Interesting casual reading, functioning as a warning for parents against genetic editing of their children and for children not to rely on “Artificial Friends” for companionship.
Ishiguro has depicted once again a dystopian world like his Never Let Me Go which entertains, but serves the didactic function of literature more. The novel is an admonition for parents, showing the negative effects of “uplifting” their children by genetic editing. The work also serves to caution children and young adults not to rely on the AFs (Artificial Friends) created for them.
One thinks immediately of the hundreds or thousands of “friends” whom many young people have on social media services like Facebook or Twitter. Is the art of friendship so lost among our youth that they rely on the sanitized profiles of anyone on the Internet?
One part of the plot is weak and implausible. Klara, the AF for the human Josie, plans to destroy only one machine which she thinks will help stop the pollution that she thinks is responsible for making her human feeble. Since AFs are supposed to be intelligent, if Klara were that intelligent, wouldn’t she know that much more would be necessary to save the life of her human? Despite this weakness, the narrative proceeds strongly enough so that the reader doesn’t know with certainty until page 243 that being “lifted” means that children are enhanced by “genetic editing.”

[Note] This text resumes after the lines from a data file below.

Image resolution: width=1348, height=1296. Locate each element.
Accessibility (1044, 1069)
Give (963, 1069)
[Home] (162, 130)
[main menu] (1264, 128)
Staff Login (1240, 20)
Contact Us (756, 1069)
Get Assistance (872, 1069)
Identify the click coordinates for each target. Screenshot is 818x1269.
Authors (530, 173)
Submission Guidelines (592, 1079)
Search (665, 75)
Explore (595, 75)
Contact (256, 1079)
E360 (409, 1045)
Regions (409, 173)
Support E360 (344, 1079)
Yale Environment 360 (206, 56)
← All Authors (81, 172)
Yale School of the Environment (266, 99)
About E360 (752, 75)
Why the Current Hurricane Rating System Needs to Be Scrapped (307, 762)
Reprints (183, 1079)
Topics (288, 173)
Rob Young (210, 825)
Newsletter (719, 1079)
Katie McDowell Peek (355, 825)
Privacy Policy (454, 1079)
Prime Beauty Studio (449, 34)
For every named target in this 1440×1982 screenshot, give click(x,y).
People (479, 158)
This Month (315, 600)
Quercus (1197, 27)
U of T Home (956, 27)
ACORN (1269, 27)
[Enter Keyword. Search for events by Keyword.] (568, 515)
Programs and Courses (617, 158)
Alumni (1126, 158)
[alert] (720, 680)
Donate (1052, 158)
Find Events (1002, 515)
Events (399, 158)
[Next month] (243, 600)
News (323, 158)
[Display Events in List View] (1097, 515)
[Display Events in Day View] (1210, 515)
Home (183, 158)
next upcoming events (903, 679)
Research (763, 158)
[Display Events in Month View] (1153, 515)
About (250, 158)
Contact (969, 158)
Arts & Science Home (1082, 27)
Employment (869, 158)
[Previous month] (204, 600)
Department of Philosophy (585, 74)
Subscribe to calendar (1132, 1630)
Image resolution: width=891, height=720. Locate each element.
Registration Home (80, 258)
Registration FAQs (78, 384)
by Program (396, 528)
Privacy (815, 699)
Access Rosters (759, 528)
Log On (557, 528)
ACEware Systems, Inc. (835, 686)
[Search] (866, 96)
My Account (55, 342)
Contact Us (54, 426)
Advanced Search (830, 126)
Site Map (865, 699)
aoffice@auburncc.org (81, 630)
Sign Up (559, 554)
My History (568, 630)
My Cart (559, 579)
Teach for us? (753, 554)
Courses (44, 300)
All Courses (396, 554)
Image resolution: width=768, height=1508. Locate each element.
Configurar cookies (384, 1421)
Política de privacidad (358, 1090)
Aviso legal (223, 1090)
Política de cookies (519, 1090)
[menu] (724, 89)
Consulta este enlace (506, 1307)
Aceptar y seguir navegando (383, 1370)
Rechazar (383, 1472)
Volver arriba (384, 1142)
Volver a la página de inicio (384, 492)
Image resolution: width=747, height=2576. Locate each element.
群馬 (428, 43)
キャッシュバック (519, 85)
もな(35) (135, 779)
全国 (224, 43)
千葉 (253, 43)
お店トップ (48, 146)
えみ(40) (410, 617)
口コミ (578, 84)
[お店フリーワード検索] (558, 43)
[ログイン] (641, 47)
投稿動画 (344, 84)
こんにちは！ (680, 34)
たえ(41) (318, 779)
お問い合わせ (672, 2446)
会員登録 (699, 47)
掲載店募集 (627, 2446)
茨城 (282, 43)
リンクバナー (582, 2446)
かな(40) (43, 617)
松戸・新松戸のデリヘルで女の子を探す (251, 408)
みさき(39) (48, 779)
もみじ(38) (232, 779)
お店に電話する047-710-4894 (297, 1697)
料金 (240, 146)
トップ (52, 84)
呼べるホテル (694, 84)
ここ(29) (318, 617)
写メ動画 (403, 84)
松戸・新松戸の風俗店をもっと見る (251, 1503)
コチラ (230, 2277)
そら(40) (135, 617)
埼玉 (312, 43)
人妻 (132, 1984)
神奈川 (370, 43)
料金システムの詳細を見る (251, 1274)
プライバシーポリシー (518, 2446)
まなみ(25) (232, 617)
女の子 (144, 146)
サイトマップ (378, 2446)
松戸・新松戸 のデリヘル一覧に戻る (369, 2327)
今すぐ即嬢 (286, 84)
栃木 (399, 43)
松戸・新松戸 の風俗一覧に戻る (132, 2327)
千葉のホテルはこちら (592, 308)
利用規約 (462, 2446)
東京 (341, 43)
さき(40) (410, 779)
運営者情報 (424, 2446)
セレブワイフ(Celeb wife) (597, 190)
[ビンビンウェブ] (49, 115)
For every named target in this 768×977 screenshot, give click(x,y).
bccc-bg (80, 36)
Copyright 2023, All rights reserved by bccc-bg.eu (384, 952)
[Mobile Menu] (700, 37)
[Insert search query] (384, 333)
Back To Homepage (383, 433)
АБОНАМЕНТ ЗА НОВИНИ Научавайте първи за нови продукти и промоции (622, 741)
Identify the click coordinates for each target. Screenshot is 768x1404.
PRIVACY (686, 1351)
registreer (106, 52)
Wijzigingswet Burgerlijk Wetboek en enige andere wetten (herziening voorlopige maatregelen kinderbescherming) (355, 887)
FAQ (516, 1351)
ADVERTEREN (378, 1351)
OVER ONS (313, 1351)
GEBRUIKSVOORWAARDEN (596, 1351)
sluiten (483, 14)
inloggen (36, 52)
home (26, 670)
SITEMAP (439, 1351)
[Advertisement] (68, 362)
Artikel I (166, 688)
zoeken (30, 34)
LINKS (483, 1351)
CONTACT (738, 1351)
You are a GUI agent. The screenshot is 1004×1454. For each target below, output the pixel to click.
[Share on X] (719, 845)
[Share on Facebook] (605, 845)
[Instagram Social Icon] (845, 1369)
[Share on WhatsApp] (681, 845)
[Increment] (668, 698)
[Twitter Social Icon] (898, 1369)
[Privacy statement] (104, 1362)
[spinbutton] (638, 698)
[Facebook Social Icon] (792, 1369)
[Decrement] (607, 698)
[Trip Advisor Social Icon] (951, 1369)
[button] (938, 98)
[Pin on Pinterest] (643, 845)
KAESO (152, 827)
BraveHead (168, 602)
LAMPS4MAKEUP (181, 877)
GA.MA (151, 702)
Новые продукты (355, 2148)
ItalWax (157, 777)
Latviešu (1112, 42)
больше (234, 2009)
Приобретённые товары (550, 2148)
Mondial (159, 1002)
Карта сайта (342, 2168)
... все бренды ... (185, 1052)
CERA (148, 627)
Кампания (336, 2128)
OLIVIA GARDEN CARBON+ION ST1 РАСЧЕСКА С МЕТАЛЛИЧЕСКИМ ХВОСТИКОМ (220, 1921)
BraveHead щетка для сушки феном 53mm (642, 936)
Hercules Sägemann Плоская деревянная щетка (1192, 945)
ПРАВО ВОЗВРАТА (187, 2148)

Is the moral of the novel, then, that it’s perfectly human for kids to be stupid? Not necessarily. Besides, if any parent wants STOOPID kids, then he or she will send his or her children to public schools and then leftist colleges or have them vote Democrat.
There are, however, two conclusions one can reach from the novel.
First, work with the abilities that children naturally have.
Second, yank those damned Xbox and phones saturated with social media apps out of kids’ hands and then kick the kids out of the house to play in the back yard with other children.
A penultimate thought: religious readers will see through the stupidity of those adults who come close but never near enough to recognize that human beings have souls. Witness the following passages where characters hint at that bit of immortality given to them by God yet never reach it:
“Our generation still carry [verb tense in original] the old feelings. A part of us refuses to let go. The part that wants to keep believing there’s something unreachable inside each of us. Something that’s unique and won’t transfer. But there’s nothing like that, we know that now” [….] It’s not faith you need. Only rationality” (207, continuing on unpaginated 208)
Similarly, Josie’s father seems to think that the “human heart” is “Something that makes each of us special and individual” (215).
Dear God, are there that many people in the reading public who can’t understand religious language?
A final thought: the last paragraph in the novel, which shows Klara in a junkyard, waiting for a construction crane to take her away, is sheer pathos since Klara seems more human than the human characters.